Mi nombre es Luis, ocupo un puesto ejecutivo de alto nivel, en donde mi experiencia de más de veinte años me permite ofrecer soluciones muy efectivas para la empresa en la que laboro. Creo que cualquier persona se atrevería a asegurar que ocupo una posición de mucho éxito. 

 

Sin embargo, durante el último año mi concepto de “éxito” ha cambiado radicalmente y en mi siguiente relato les voy a revelar la razón de ese cambio. 

 

Hoy, después de un año lleno de esfuerzos. Escucho atentamente las conversaciones de mi familia, mientras hago un recuento de lo alcanzado en los últimos meses.
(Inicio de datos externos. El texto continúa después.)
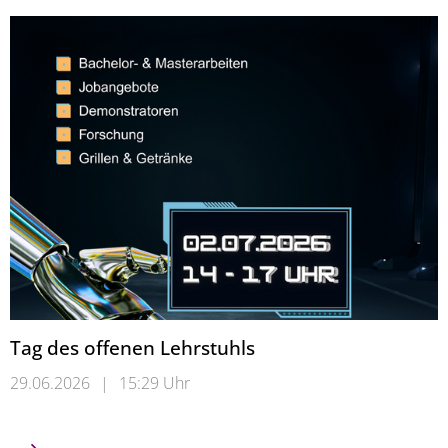
Tag des offenen Lehrstuhls
29.06.2026
|
15:29 Uhr
Tag des offenen Lehrstuhls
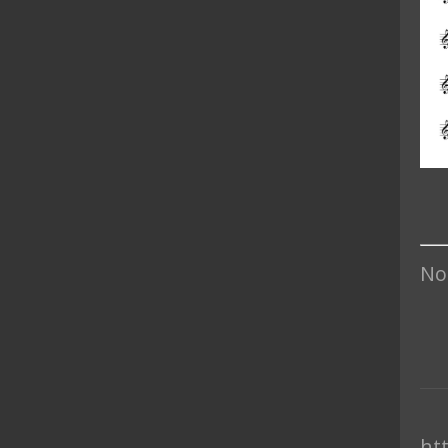
Nog
ht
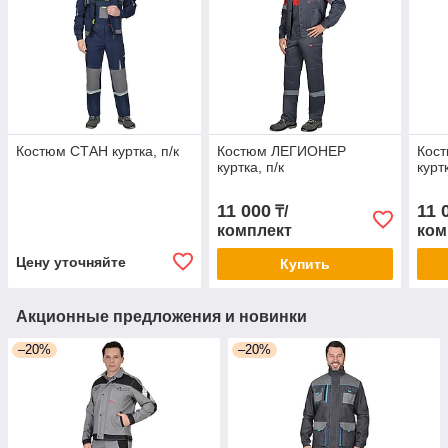
Костюм СТАН куртка, п/к
Костюм ЛЕГИОНЕР
Кос
куртка, п/к
курт
11 000
11 
₸/
комплект
ком
Цену уточняйте
Купить
Акционные предложения и новинки
–20%
–20%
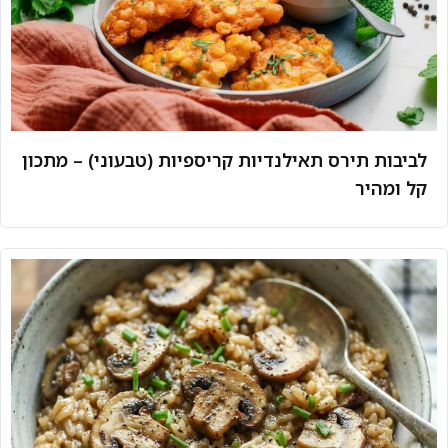
לביבות תירס תאילנדיות קריספיות (טבעוני) – מתכון
קל ומהיר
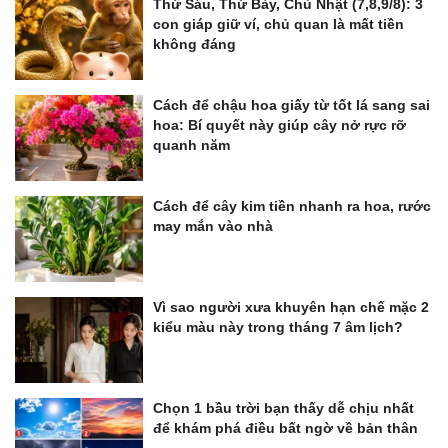
Thứ Sáu, Thứ Bảy, Chủ Nhật (7,8,9/8): 3
con giáp giữ ví, chủ quan là mất tiền
không đáng
Cách để chậu hoa giấy từ tốt lá sang sai
hoa: Bí quyết này giúp cây nở rực rỡ
quanh năm
Cách để cây kim tiền nhanh ra hoa, rước
may mắn vào nhà
Vì sao người xưa khuyên hạn chế mặc 2
kiểu màu này trong tháng 7 âm lịch?
Chọn 1 bầu trời bạn thấy dễ chịu nhất
để khám phá điều bất ngờ về bản thân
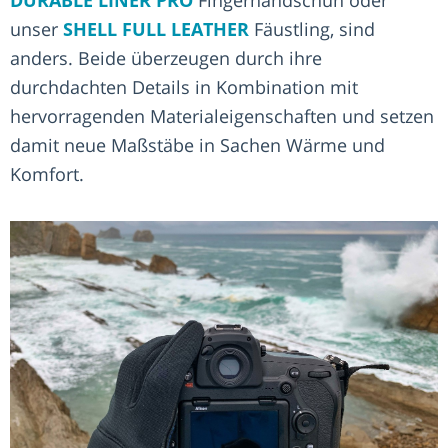
unser
SHELL FULL LEATHER
Fäustling, sind
anders. Beide überzeugen durch ihre
durchdachten Details in Kombination mit
hervorragenden Materialeigenschaften und setzen
damit neue Maßstäbe in Sachen Wärme und
Komfort.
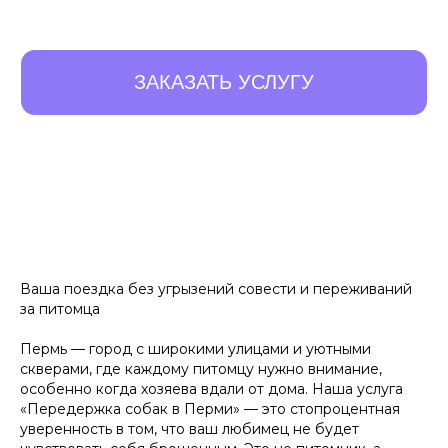
10 ПРЕИМУЩЕСТВ,
КОТОРЫЕ
ОТЛИЧАЮТ
НАС ОТ ОСТАЛЬНЫХ
Ваша поездка без угрызений совести и переживаний
за питомца
Листайте влево, чтобы увидеть все преимущества
Пермь — город с широкими улицами и уютными
скверами, где каждому питомцу нужно внимание,
особенно когда хозяева вдали от дома. Наша услуга
«Передержка собак в Перми» — это стопроцентная
Удобный заказ
Оператив
уверенность в том, что ваш любимец не будет
Заказ в пару кликов через
Оператор начн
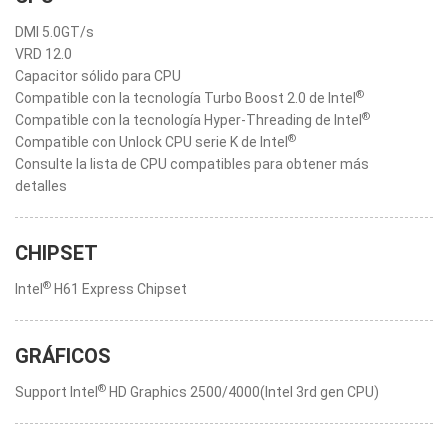
DMI 5.0GT/s
VRD 12.0
Capacitor sólido para CPU
®
Compatible con la tecnología Turbo Boost 2.0 de Intel
®
Compatible con la tecnología Hyper-Threading de Intel
®
Compatible con Unlock CPU serie K de Intel
Consulte la lista de CPU compatibles para obtener más
detalles
CHIPSET
®
Intel
H61 Express Chipset
GRÁFICOS
®
Support Intel
HD Graphics 2500/4000(Intel 3rd gen CPU)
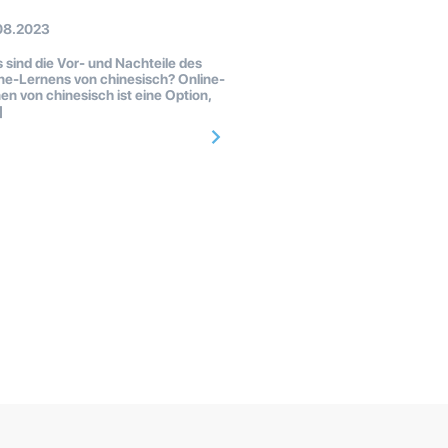
08.2023
sind die Vor- und Nachteile des
ne-Lernens von chinesisch? Online-
en von chinesisch ist eine Option,
]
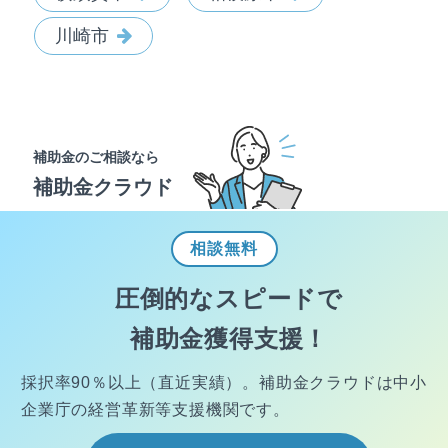
川崎市
補助金のご相談なら
補助金クラウド
相談
無料
圧倒的なスピードで
補助金獲得支援！
採択率90％以上（直近実績）。
補助金クラウドは中小
企業庁の経営
革新等支援機関です。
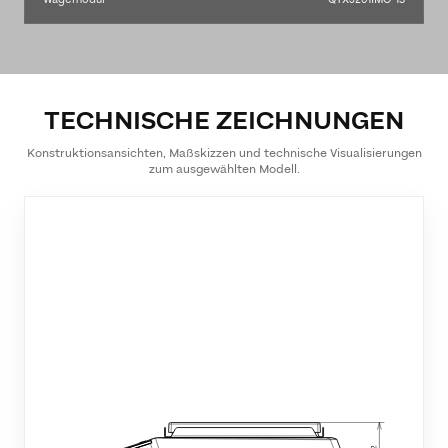
TECHNISCHE ZEICHNUNGEN
Konstruktionsansichten, Maßskizzen und technische Visualisierungen
zum ausgewählten Modell.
No puedo evitar que algunas lágrimas recorran mis mejillas, mientras que en mi garganta algo aprieta fuertemente, es como un grito que se ahogó, pero dejó allí atrapada toda su energía. No obstante, al final de todos esos sentimientos y gestos, una sonrisa de gratitud adorna felizmente mi rostro. 

 

Ana, mi amada esposa, me ha expresado que en su corazón siente mucha alegría al recordar todo lo vivido este año, al ver como poco a poco y con mucho esfuerzo, se logró o se ha ido logrando salir adelante. Ella es consciente de cuanto ha cambiado nuestra vida desde que pusimos en práctica nuestra nueva forma de hacer las cosas. 

 

Por mi parte, en mi corazón saltan sentimientos de gozo, al mirar los rostros de todos, disfrutando, compartiendo, sin caras de tristeza, ni pesares. Hoy disfrutamos una nueva forma de vivir, vivimos libremente, con ocupaciones, pero sin preocuparnos por problemas financieros o modelos de vida más allá de nuestras posibilidades.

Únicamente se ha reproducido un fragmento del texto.